**RECORDS PROVIDED:**
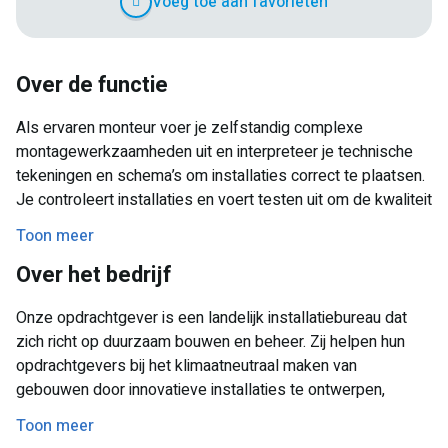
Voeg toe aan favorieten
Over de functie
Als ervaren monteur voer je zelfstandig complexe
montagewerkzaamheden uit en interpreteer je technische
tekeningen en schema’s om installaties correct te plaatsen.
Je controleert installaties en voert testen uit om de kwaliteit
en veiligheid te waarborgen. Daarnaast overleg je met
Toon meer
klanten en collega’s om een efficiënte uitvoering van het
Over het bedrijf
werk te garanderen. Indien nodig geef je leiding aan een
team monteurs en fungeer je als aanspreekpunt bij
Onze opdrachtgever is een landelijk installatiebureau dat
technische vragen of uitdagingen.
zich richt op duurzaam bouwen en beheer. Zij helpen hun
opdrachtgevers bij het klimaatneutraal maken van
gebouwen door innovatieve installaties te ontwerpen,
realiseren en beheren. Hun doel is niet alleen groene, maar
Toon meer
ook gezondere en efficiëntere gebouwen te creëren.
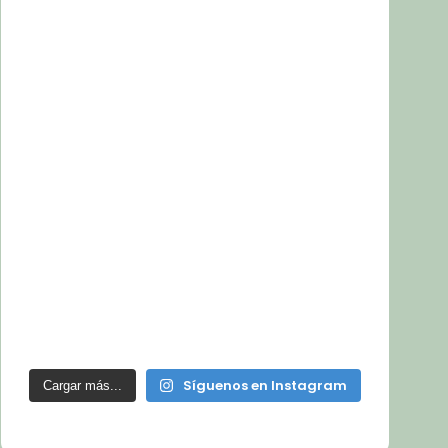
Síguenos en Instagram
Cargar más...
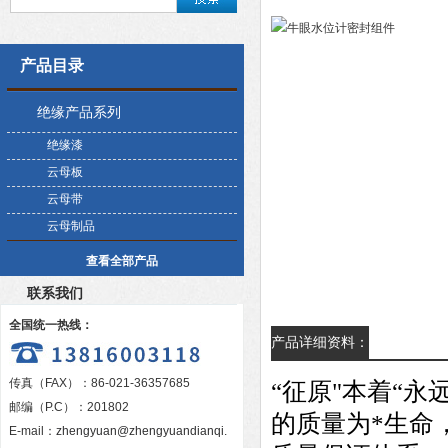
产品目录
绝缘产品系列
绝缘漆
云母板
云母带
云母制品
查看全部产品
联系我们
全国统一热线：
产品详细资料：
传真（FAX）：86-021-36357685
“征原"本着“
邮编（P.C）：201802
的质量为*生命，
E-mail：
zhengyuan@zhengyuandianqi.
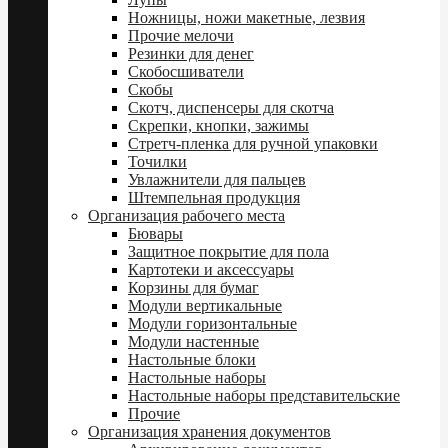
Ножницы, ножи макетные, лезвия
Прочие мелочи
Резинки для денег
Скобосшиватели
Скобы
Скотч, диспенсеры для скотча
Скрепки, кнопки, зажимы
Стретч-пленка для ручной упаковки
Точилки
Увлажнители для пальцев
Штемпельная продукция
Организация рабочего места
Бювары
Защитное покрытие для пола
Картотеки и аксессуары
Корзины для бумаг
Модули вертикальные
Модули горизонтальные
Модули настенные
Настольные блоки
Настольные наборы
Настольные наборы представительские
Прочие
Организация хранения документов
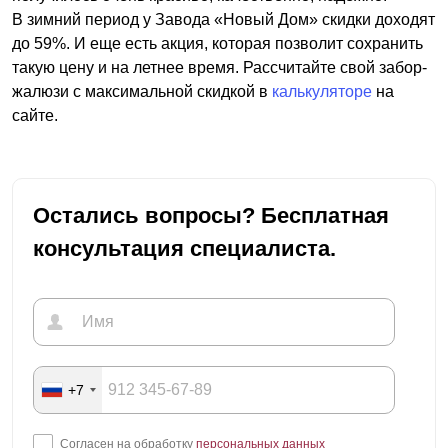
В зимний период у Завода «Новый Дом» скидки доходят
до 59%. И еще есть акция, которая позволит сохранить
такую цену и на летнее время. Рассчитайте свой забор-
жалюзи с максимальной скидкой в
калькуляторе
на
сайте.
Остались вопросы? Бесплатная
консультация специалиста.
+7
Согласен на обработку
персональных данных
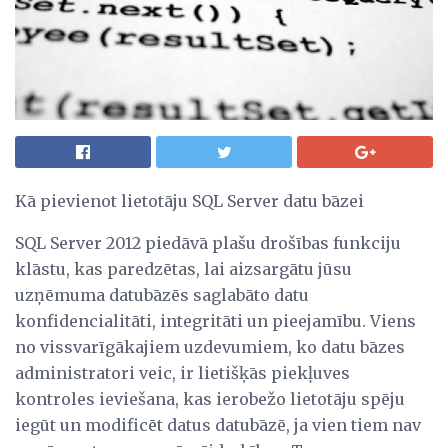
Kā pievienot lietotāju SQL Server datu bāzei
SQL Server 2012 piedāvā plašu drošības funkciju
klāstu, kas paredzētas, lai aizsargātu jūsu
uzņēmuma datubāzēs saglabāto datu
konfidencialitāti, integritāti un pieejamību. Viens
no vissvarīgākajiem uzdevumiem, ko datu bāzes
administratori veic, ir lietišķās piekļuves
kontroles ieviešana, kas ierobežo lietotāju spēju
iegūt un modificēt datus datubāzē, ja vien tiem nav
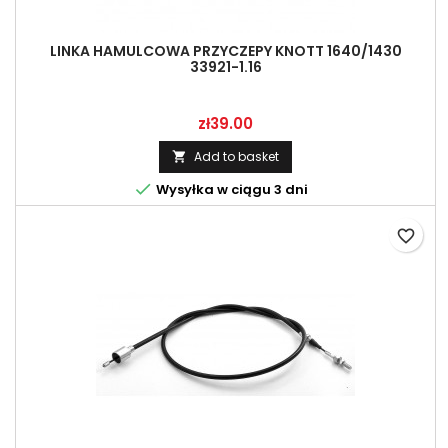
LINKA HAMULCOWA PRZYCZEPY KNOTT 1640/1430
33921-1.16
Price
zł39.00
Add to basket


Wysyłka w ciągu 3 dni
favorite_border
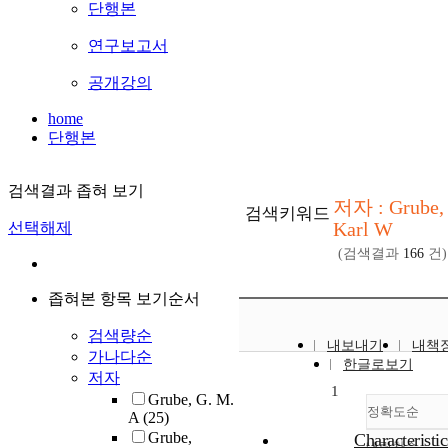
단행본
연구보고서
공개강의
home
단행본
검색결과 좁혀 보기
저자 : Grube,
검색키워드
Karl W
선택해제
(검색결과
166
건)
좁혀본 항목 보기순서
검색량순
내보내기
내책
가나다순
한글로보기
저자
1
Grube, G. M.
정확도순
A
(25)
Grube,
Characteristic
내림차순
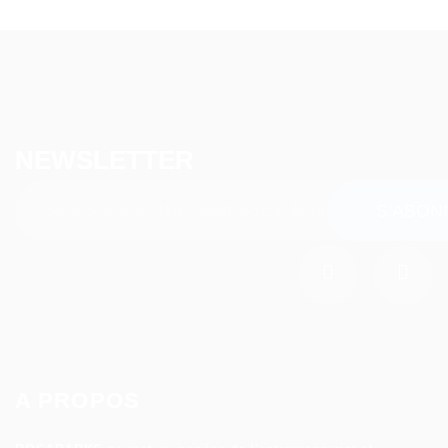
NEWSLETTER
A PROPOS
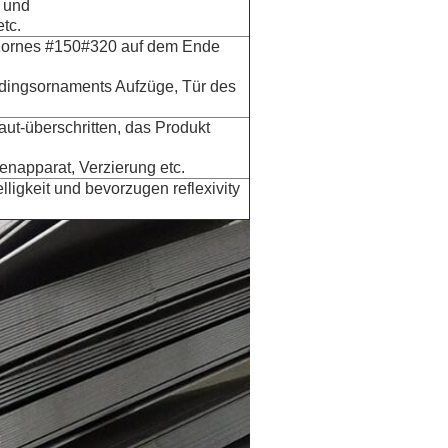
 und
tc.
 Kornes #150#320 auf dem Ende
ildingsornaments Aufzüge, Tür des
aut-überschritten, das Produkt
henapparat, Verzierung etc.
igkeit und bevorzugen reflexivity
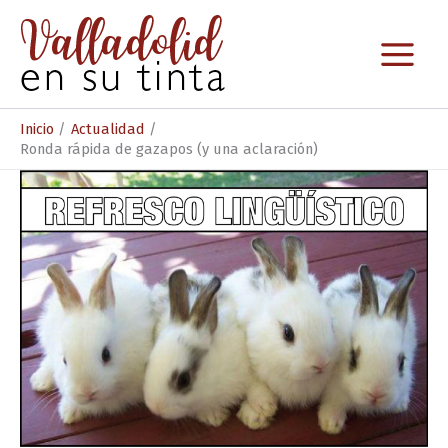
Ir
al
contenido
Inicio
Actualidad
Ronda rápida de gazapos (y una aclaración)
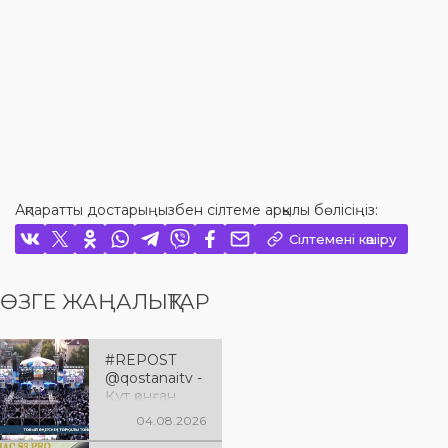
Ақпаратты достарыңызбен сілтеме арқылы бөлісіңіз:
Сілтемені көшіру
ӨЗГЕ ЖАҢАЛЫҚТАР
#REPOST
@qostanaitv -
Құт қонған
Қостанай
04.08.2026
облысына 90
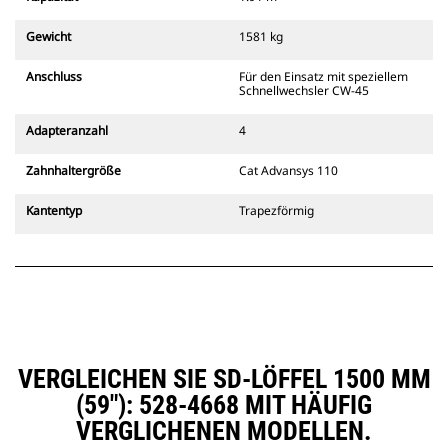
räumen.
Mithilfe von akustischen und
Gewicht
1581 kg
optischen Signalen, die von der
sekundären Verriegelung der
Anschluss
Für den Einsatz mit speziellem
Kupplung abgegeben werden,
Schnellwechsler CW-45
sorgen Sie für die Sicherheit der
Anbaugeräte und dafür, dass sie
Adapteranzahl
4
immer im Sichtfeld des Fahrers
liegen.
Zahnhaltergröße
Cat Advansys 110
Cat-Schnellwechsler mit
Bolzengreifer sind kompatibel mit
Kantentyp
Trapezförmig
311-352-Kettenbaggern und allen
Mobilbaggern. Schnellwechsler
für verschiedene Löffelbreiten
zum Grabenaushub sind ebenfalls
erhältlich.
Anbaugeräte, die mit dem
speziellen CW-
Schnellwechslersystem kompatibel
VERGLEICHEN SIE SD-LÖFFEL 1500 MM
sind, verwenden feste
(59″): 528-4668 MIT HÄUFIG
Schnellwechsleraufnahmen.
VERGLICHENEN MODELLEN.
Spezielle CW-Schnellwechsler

**REQUIREMENT:**
Here the output must be the lines above from the line with "Onze opdrachtgever is" to the line with "gebouwen door innovatieve", both included, duplicated word for word and nothing else.

**REPLY:**
Onze opdrachtgever is een landelijk installatiebureau dat
technische vragen of uitdagingen.
zich richt op duurzaam bouwen en beheer. Zij helpen hun
opdrachtgevers bij het klimaatneutraal maken van
gebouwen door innovatieve installaties te ontwerpen,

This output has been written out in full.